My mother married a man who divorced her for money. Phyllis, he would say, If you don’t stop buying jewelry, I will have to divorce you to keep us out of the poorhouse. When he said this, she would stub out a cigarette, mutter something under her breath. Eventually, he was forced to divorce her. Then, he died. Then she did. The man was not my father. My father was buried down the road, in a box his other son selected, the ashes of his third wife in a brass urn that he will hold in the crook of his arm forever. At the reception, after his funeral, I got mean on four cups of Lime Sherbet Punch. When the man who was not my father divorced my mother, I stopped being related to him. These things are complicated, says the Talmud. When he died, I couldn’t prove it. I couldn’t get a death certificate. These things are complicated, says the Health Department. Their names remain on the deed to the house. It isn’t haunted, it’s owned by ghosts. When I die, I will come in fast and low. I will stick the landing. There will be no confusion. The dead will make room for me.
Copyright © 2020 by Richard Siken. Originally published in Poem-a-Day on December 4, 2020, by the Academy of American Poets.

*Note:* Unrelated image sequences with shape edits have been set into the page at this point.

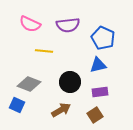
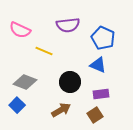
pink semicircle: moved 10 px left, 6 px down
yellow line: rotated 18 degrees clockwise
blue triangle: rotated 36 degrees clockwise
gray diamond: moved 4 px left, 2 px up
purple rectangle: moved 1 px right, 2 px down
blue square: rotated 21 degrees clockwise
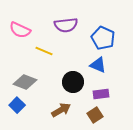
purple semicircle: moved 2 px left
black circle: moved 3 px right
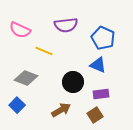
gray diamond: moved 1 px right, 4 px up
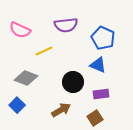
yellow line: rotated 48 degrees counterclockwise
brown square: moved 3 px down
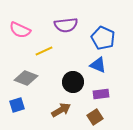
blue square: rotated 28 degrees clockwise
brown square: moved 1 px up
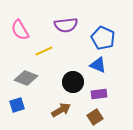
pink semicircle: rotated 35 degrees clockwise
purple rectangle: moved 2 px left
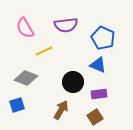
pink semicircle: moved 5 px right, 2 px up
brown arrow: rotated 30 degrees counterclockwise
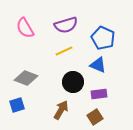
purple semicircle: rotated 10 degrees counterclockwise
yellow line: moved 20 px right
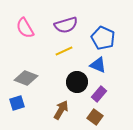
black circle: moved 4 px right
purple rectangle: rotated 42 degrees counterclockwise
blue square: moved 2 px up
brown square: rotated 21 degrees counterclockwise
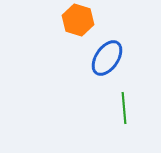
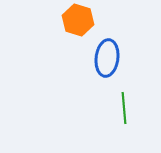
blue ellipse: rotated 27 degrees counterclockwise
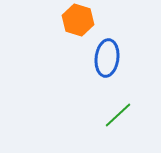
green line: moved 6 px left, 7 px down; rotated 52 degrees clockwise
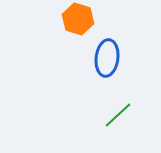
orange hexagon: moved 1 px up
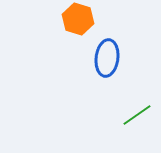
green line: moved 19 px right; rotated 8 degrees clockwise
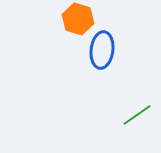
blue ellipse: moved 5 px left, 8 px up
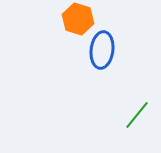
green line: rotated 16 degrees counterclockwise
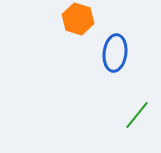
blue ellipse: moved 13 px right, 3 px down
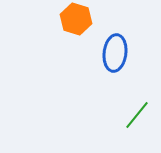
orange hexagon: moved 2 px left
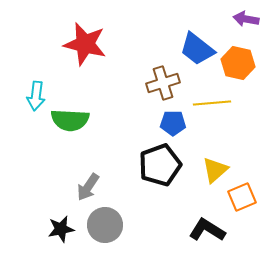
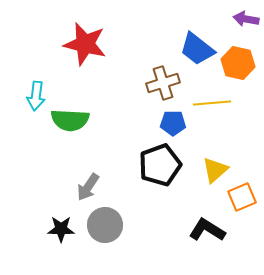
black star: rotated 12 degrees clockwise
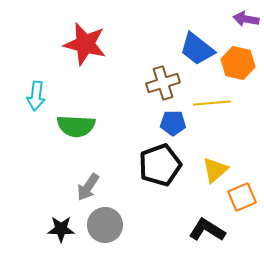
green semicircle: moved 6 px right, 6 px down
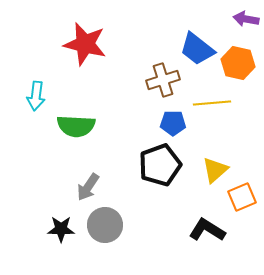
brown cross: moved 3 px up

“I had a stroke and forgot almost everything. My handwriting was big and crooked and I couldn’t walk. I slept a lot. I made lists, a working glossary. Meat. Blood. Floor. Thunder. I tried to understand what these things were and how I was related to them. Thermostat. Agriculture. Cherries Jubilee. Metamodernism. I understand North, but I struggle with left. Describing the world is easier than finding a place in it. Doorknob. Flashlight. Landmark. Yardstick.”